(Extracted page text data)
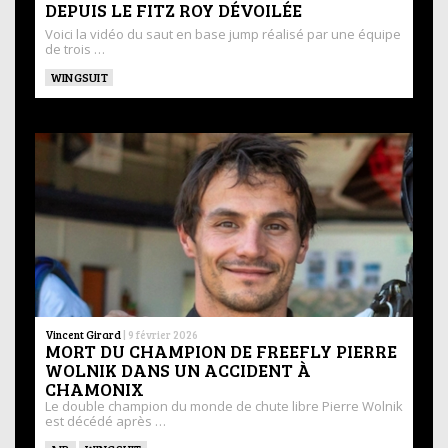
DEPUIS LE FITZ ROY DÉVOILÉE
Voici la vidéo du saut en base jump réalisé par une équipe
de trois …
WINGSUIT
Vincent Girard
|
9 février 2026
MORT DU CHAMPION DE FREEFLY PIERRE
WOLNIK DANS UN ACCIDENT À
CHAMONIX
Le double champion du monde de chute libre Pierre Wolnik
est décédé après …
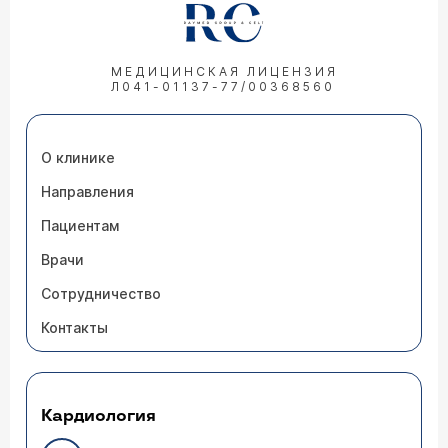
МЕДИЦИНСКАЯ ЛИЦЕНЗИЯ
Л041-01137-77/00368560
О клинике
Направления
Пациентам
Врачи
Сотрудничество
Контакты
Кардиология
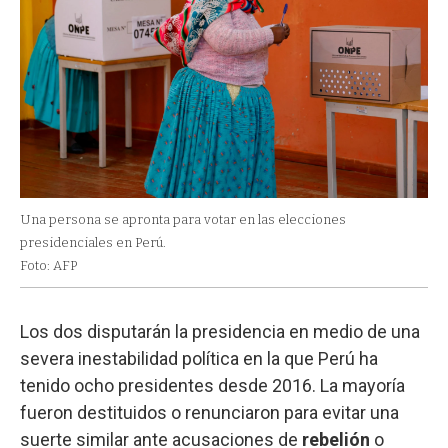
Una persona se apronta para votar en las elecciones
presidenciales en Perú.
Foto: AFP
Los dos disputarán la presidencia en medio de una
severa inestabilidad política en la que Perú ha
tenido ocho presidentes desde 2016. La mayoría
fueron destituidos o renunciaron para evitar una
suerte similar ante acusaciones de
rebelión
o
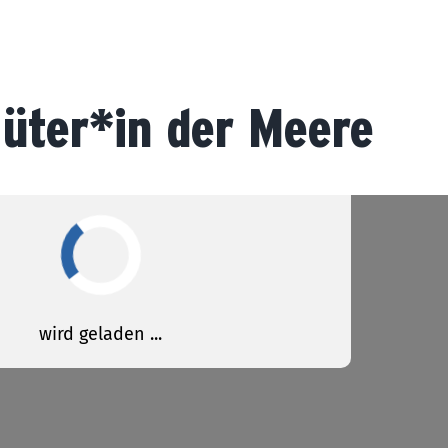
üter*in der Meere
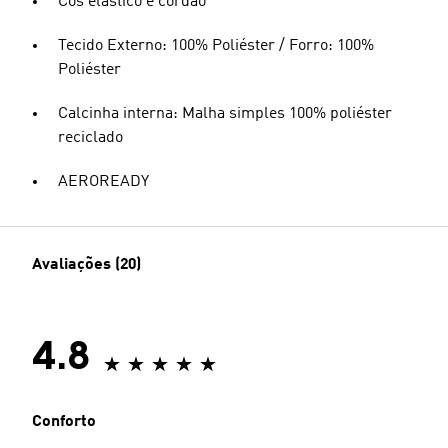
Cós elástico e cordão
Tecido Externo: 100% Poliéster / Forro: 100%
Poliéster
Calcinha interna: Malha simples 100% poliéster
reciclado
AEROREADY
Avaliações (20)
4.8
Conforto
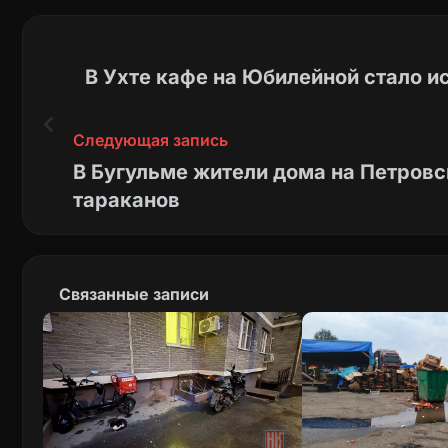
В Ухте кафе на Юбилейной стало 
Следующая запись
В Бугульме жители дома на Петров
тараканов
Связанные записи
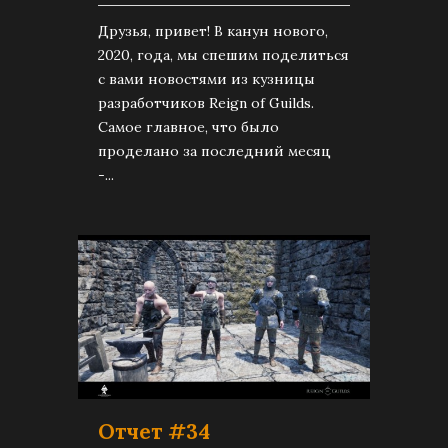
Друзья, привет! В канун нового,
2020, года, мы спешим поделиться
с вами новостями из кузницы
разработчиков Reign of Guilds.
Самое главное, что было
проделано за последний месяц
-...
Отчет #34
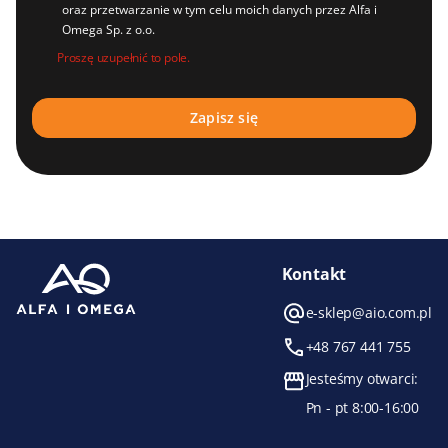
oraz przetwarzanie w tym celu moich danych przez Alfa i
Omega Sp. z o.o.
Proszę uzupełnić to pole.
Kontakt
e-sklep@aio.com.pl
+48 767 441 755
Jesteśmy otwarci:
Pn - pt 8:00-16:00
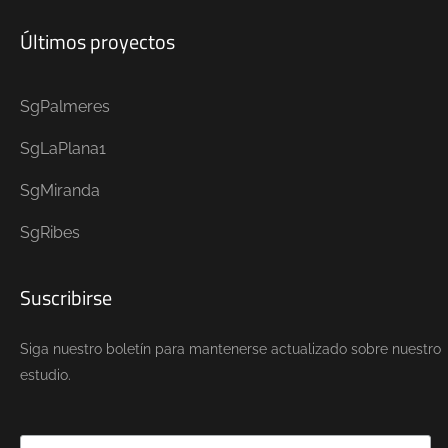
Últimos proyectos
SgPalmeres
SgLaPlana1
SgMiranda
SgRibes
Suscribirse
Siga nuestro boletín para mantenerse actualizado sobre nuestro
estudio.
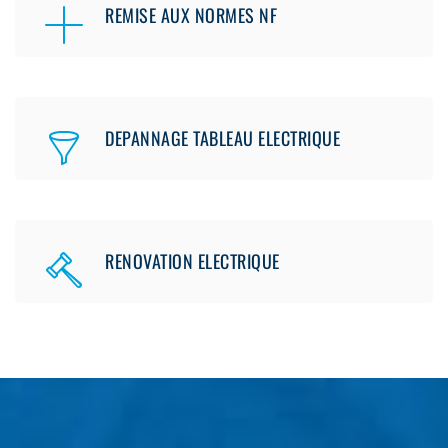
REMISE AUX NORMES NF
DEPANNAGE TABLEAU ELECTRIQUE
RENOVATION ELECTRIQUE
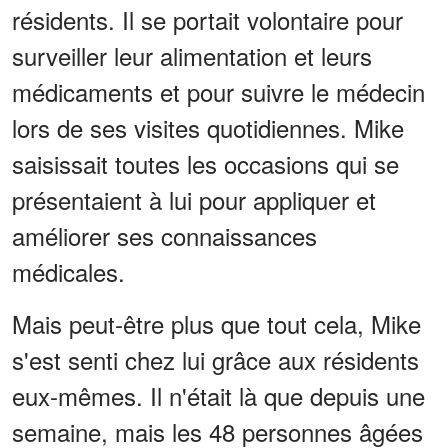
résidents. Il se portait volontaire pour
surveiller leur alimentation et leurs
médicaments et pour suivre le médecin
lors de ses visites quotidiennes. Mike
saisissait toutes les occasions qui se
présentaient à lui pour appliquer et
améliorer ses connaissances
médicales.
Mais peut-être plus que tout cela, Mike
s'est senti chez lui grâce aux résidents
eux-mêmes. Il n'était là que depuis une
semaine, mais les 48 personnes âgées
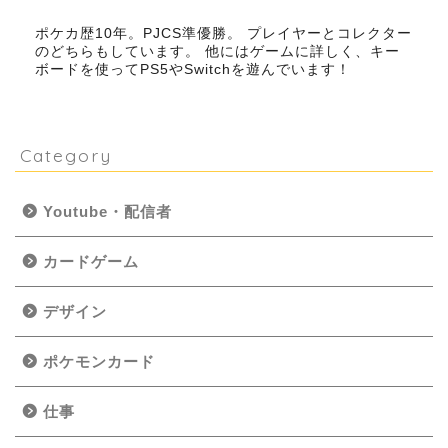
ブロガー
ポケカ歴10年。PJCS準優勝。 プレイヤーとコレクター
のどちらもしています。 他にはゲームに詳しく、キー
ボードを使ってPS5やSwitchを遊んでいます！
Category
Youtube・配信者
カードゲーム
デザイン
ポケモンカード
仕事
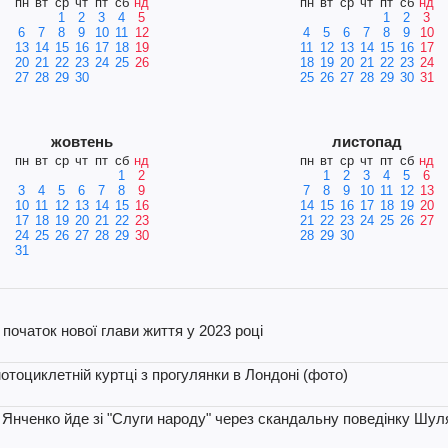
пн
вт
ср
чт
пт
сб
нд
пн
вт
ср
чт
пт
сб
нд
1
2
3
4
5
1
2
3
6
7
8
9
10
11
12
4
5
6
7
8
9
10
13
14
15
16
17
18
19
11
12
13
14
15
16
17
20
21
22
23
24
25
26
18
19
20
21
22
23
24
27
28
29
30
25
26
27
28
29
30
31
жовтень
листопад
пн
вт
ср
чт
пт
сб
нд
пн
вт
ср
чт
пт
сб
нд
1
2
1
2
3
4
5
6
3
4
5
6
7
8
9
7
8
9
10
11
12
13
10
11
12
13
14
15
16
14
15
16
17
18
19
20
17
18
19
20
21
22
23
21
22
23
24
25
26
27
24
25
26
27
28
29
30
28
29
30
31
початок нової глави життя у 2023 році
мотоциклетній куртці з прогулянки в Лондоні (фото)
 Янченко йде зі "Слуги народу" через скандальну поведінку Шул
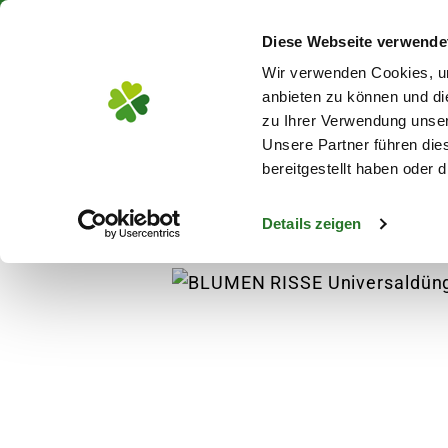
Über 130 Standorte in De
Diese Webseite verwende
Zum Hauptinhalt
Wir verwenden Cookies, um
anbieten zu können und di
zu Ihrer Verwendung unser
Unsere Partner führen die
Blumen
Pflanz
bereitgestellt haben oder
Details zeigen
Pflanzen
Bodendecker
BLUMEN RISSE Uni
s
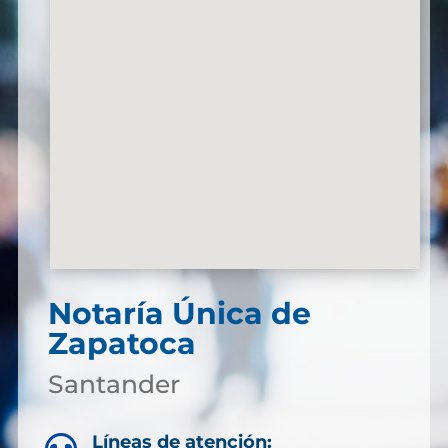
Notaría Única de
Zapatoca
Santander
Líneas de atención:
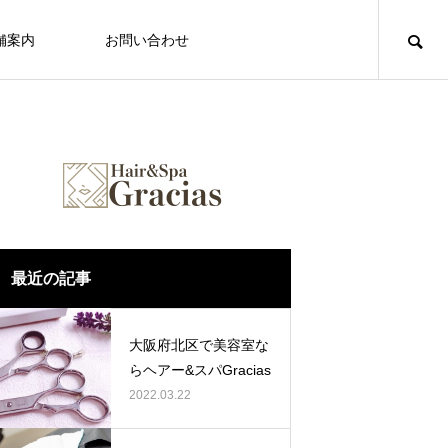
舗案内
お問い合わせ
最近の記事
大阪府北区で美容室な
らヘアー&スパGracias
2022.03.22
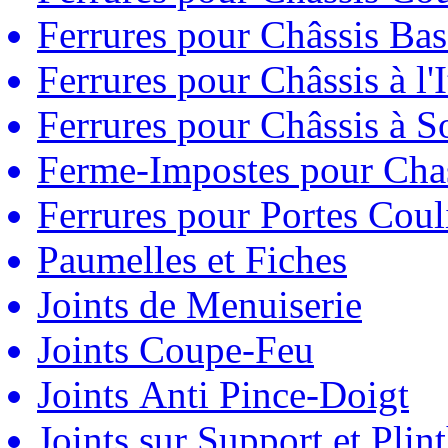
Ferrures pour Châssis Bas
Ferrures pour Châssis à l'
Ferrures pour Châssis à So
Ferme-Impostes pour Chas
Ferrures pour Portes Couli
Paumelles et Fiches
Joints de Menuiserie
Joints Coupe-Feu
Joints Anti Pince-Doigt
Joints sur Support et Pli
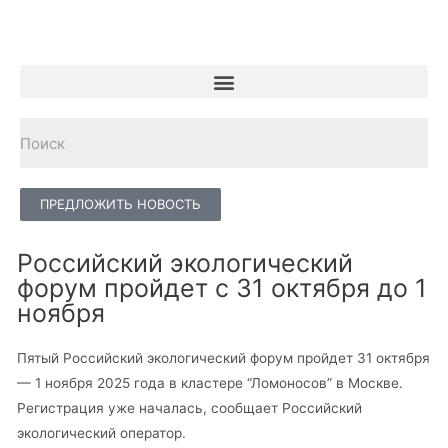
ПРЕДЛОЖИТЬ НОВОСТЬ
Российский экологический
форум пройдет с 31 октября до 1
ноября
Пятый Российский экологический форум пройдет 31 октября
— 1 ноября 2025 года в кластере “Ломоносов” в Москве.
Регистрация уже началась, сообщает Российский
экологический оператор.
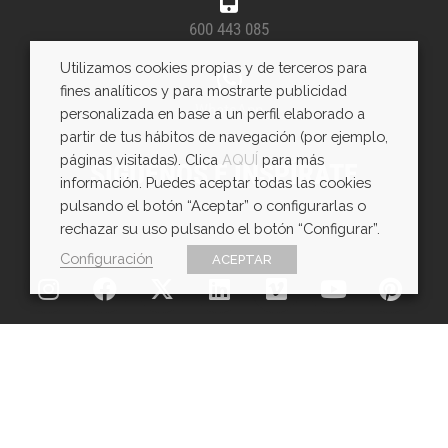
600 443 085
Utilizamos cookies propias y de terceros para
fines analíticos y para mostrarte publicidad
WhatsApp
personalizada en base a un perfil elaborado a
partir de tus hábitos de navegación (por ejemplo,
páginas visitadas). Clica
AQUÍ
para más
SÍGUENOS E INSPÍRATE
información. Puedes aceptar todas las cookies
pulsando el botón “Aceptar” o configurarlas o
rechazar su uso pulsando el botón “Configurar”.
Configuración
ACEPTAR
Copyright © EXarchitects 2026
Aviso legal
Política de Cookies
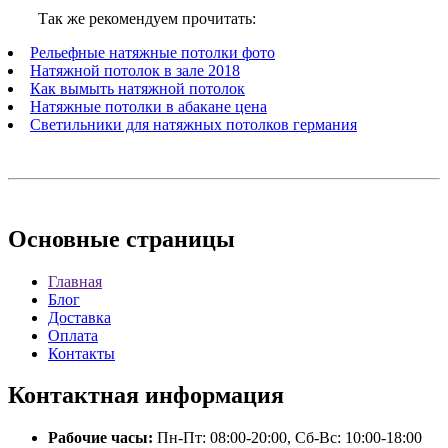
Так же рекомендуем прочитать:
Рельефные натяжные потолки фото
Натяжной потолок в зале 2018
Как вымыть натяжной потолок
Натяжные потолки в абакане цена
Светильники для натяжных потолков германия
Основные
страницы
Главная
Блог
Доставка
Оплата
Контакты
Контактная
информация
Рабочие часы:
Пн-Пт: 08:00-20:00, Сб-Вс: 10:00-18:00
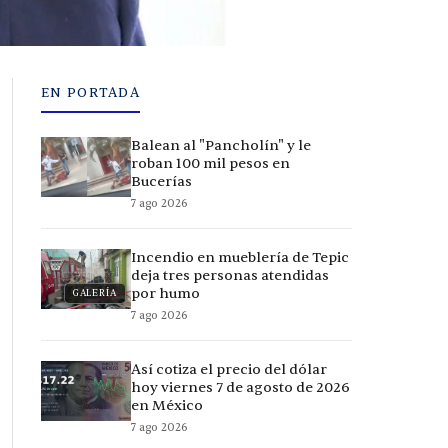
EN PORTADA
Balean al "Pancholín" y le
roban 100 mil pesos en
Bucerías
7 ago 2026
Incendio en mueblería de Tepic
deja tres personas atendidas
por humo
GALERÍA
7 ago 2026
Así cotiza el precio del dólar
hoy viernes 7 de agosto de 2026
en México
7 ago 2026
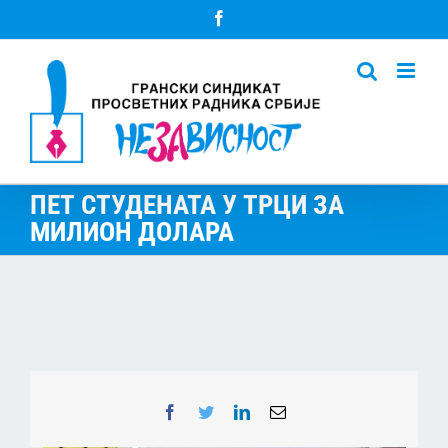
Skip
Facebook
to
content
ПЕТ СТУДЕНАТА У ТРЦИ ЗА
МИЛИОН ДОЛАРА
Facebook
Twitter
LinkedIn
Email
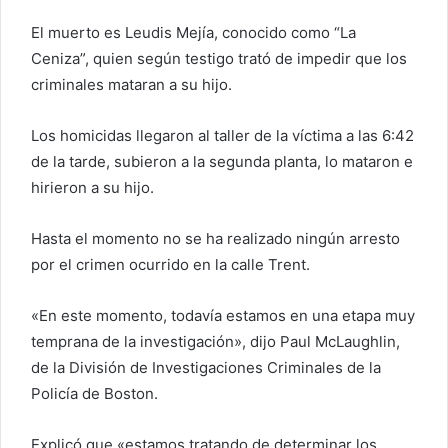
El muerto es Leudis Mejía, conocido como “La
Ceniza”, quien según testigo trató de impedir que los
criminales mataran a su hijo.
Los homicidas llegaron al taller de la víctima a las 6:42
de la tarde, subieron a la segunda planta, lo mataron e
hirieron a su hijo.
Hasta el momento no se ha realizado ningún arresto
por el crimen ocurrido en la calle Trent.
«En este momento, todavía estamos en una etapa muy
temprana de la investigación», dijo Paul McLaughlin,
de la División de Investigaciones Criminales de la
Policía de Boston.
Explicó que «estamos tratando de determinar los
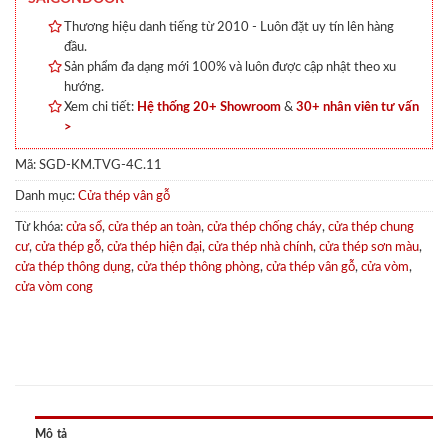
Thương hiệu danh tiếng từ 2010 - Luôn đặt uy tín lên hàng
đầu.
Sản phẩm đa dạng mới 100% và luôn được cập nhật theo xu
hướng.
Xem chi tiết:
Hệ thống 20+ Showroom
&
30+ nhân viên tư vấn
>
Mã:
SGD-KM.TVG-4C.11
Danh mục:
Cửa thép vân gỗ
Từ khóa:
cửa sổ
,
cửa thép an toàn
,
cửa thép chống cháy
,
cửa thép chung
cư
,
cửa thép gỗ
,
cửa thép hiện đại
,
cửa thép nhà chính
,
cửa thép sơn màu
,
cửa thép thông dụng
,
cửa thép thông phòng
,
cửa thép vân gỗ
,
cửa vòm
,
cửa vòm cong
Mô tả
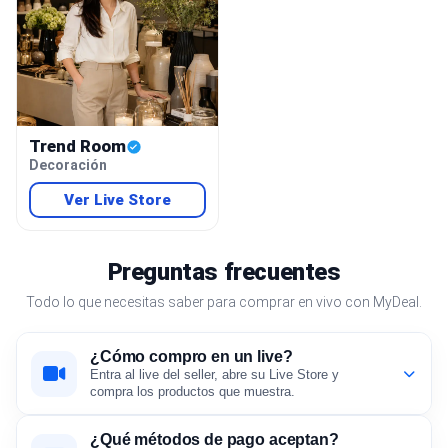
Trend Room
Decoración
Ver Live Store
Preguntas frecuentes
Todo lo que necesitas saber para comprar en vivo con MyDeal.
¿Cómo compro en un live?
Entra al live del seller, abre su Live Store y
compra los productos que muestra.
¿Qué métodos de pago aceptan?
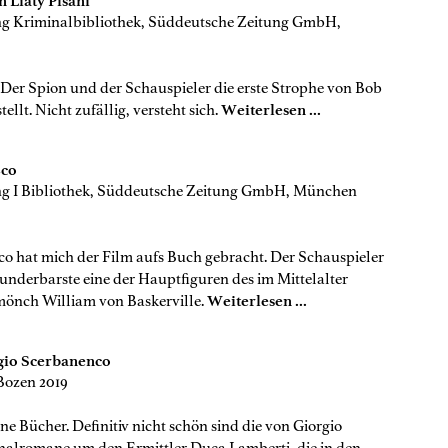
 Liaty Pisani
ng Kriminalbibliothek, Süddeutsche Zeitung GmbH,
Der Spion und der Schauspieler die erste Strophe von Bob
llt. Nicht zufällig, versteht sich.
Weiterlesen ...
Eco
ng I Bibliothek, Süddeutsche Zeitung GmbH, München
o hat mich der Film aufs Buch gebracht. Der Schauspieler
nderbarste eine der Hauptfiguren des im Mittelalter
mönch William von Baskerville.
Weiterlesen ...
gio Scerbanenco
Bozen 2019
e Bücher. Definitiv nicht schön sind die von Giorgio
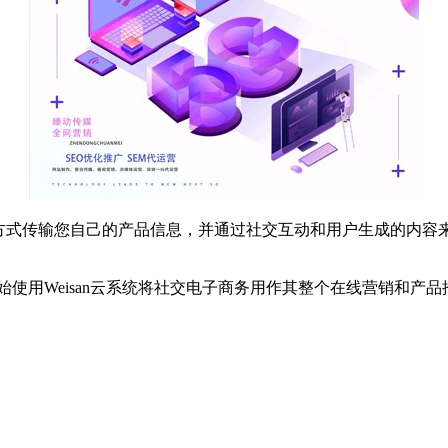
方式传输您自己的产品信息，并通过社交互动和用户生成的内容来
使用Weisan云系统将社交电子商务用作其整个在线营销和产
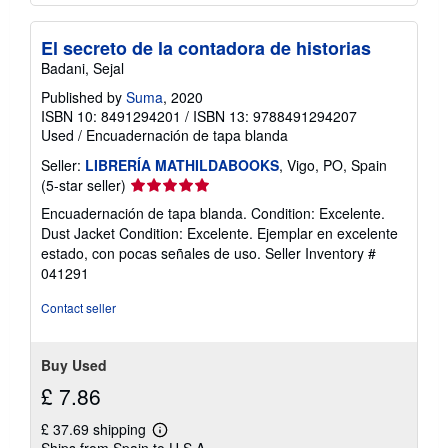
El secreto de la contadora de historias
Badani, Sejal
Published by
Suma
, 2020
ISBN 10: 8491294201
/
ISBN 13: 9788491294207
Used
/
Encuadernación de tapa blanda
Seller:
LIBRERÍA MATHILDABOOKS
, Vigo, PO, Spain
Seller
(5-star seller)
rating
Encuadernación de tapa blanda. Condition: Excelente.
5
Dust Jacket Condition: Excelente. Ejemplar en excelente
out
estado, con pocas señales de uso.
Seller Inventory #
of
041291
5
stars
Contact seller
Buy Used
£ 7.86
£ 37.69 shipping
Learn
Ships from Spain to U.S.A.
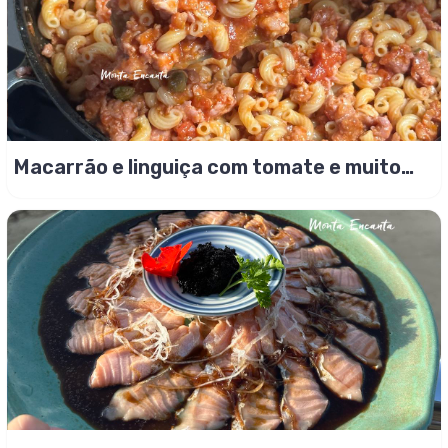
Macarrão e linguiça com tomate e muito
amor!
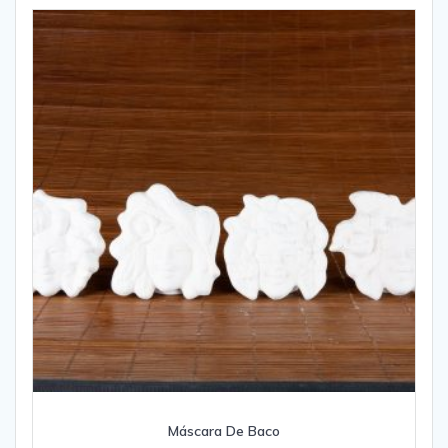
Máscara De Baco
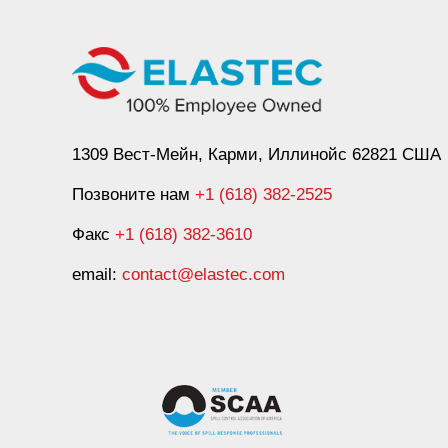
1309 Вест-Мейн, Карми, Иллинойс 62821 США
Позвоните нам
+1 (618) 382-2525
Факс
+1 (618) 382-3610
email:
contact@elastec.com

What the exercise asks =>
The reply should hold only the lines running from the top of the records to the line containing "üter*in der Meere", both included, copied exactly with no pictures.

Answer =>
DEPUIS LE FITZ ROY DÉVOILÉE
Voici la vidéo du saut en base jump réalisé par une équipe
de trois …
WINGSUIT
Vincent Girard
|
9 février 2026
MORT DU CHAMPION DE FREEFLY PIERRE
WOLNIK DANS UN ACCIDENT À
CHAMONIX
Le double champion du monde de chute libre Pierre Wolnik
est décédé après …
МЕДИЦИНСКАЯ ЛИЦЕНЗИЯ
Л041-01137-77/00368560
О клинике
Направления
Пациентам
Врачи
Сотрудничество
Контакты
Кардиология
Una persona se apronta para votar en las elecciones
presidenciales en Perú.
Foto: AFP
Los dos disputarán la presidencia en medio de una
severa inestabilidad política en la que Perú ha
tenido ocho presidentes desde 2016. La mayoría
fueron destituidos o renunciaron para evitar una
suerte similar ante acusaciones de
rebelión
o
üter*in der Meere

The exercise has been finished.